To date, the Internal Revenue Service has relaxed enforcement of the individual mandate and did not require taxpayers to report whether they had health insurance coverage on their 2016 tax returns.

However, the IRS has not relaxed enforcement of the employer mandate. Although the IRS has acknowledged glitches in the ACA reporting system, the IRS has confirmed that an applicable large employer is still subject to an employer shared responsibility payment if it fails to offer coverage to 95% of its full-time employees or has a full-time employee who obtains coverage on the insurance marketplace and receives premium assistance or a tax credit, and the employer’s coverage is not affordable or did not provide minimum value.

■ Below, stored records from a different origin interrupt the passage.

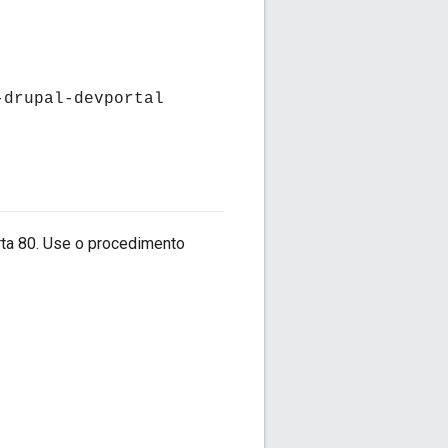
-drupal-devportal
rta 80. Use o procedimento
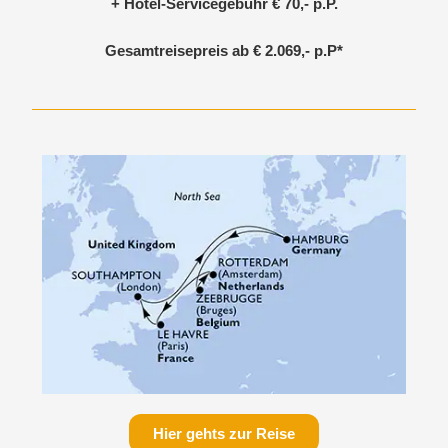
+ Hotel-Servicegebühr € 70,- p.P.
Gesamtreisepreis ab
€ 2.069,-
p.P*
Hier gehts zur Reise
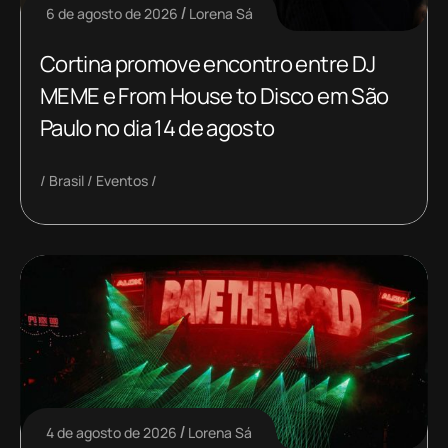
6 de agosto de 2026
Lorena Sá
Cortina promove encontro entre DJ
MEME e From House to Disco em São
Paulo no dia 14 de agosto
Brasil
Eventos
4 de agosto de 2026
Lorena Sá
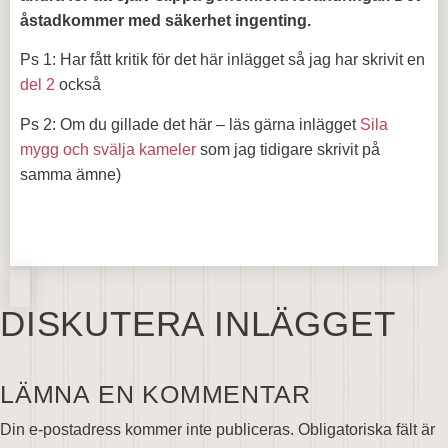
åstadkommer med säkerhet ingenting.
Ps 1: Har fått kritik för det här inlägget så jag har skrivit en
del 2
också
Ps 2: Om du gillade det här – läs gärna inlägget
Sila
mygg och svälja kameler
som jag tidigare skrivit på
samma ämne)
DISKUTERA INLÄGGET
LÄMNA EN KOMMENTAR
Din e-postadress kommer inte publiceras.
Obligatoriska fält är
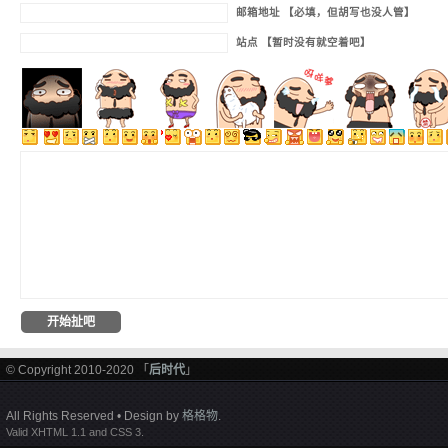
邮箱地址 【必填，但胡写也没人管】
站点 【暂时没有就空着吧】
© Copyright 2010-2020 「
后时代
」
All Rights Reserved • Design by
格格物
.
Valid XHTML 1.1 and CSS 3.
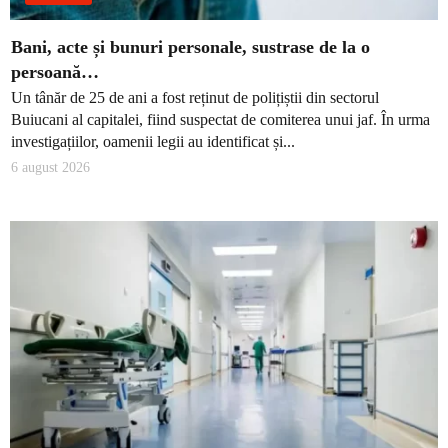
Bani, acte și bunuri personale, sustrase de la o
persoană…
Un tânăr de 25 de ani a fost reținut de polițiștii din sectorul
Buiucani al capitalei, fiind suspectat de comiterea unui jaf. În urma
investigațiilor, oamenii legii au identificat și...
6 august 2026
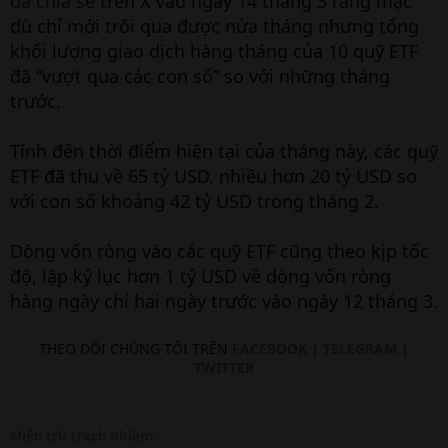
đã chia sẻ
trên X vào ngày 14 tháng 3 rằng mặc
dù chỉ mới trôi qua được nửa tháng nhưng tổng
khối lượng giao dịch hàng tháng của 10 quỹ ETF
đã “vượt qua các con số” so với những tháng
trước.
Tính đến thời điểm hiện tại của tháng này, các quỹ
ETF đã thu về 65 tỷ USD, nhiều hơn 20 tỷ USD so
với con số khoảng 42 tỷ USD trong tháng 2.
Dòng vốn ròng vào các quỹ ETF cũng theo kịp tốc
độ, lập kỷ lục hơn 1 tỷ USD về dòng vốn ròng
hàng ngày chỉ hai ngày trước vào ngày 12 tháng 3.
THEO DÕI CHÚNG TÔI TRÊN
FACEBOOK
|
TELEGRAM
|
TWITTER
Miễn trừ trách nhiệm:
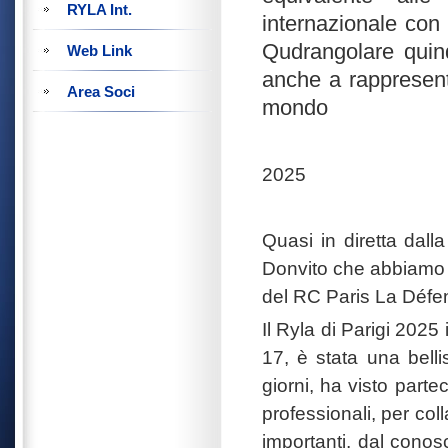
RYLA Int.
internazionale con 
Qudrangolare quind
Web Link
anche a rappresent
Area Soci
mondo
2025
Quasi in diretta dall
Donvito che abbiamo i
del RC Paris La Défe
Il Ryla di Parigi 2025
17, è stata una bell
giorni, ha visto parte
professionali, per col
importanti, dal conos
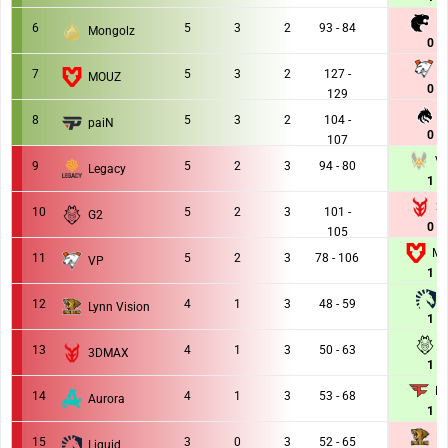
FU
6
5
3
2
93 - 84
Mongolz
0 : 
V
7
5
3
2
127 -
MOUZ
0 : 
129
T
8
5
3
2
104 -
paiN
0 : 
107
VT
9
5
2
3
94 - 80
Legacy
1 : 
3
10
5
2
3
101 -
G2
0 : 
105
MO
11
5
2
3
78 - 106
VP
1 : 
T
12
4
1
3
48 - 59
Lynn Vision
1 : 
G
13
4
1
3
50 - 63
3DMAX
1 : 
Fa
14
4
1
3
53 - 68
Aurora
1 : 
Ly
15
3
0
3
52 - 65
Liquid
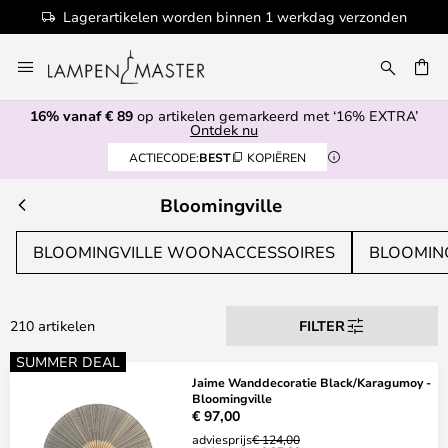
Lagerartikelen worden binnen 1 werkdag verzonden
Ga
naar
de
16% vanaf € 89
op artikelen gemarkeerd met ‘16% EXTRA’
inhoud
EN
Ontdek nu
ACTIECODE:
BEST
KOPIËREN
Bloomingville
BLOOMINGVILLE WOONACCESSOIRES
BLOOMIN
210 artikelen
FILTER
SUMMER DEAL
Jaime Wanddecoratie Black/Karagumoy -
Bloomingville
€ 97,00
adviesprijs
€ 124,00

Large employers should continue to offer minimum essential coverage to their full-time employees to avoid penalties and to track offers of coverage in order to comply with reporting requirements on IRS Forms 1094 and 1095.

The IRS has been sending rejection notices and inquiries to employers regarding 2015 and 2016 Form 1094 and 1095 filings with respect to incorrect taxpayer ID numbers, incorrect employer ID numbers, incorrect employee or dependent social security numbers, and failure to file.

The failure-to-file inquiry is usually triggered when a company is filing an IRS Form W-2 for an employee and is identified as a large employer, but has not filed Forms 1094 or 1095 with respect to such employee.

The ACA requires each member of an aggregated applicable large employer group to report on Forms 1094 and 1095, even if it has fewer than 50 employees. In addition, with respect to ACA reporting, the IRS does not permit an employer to disregard controlled group members and report on a consolidated corporate return.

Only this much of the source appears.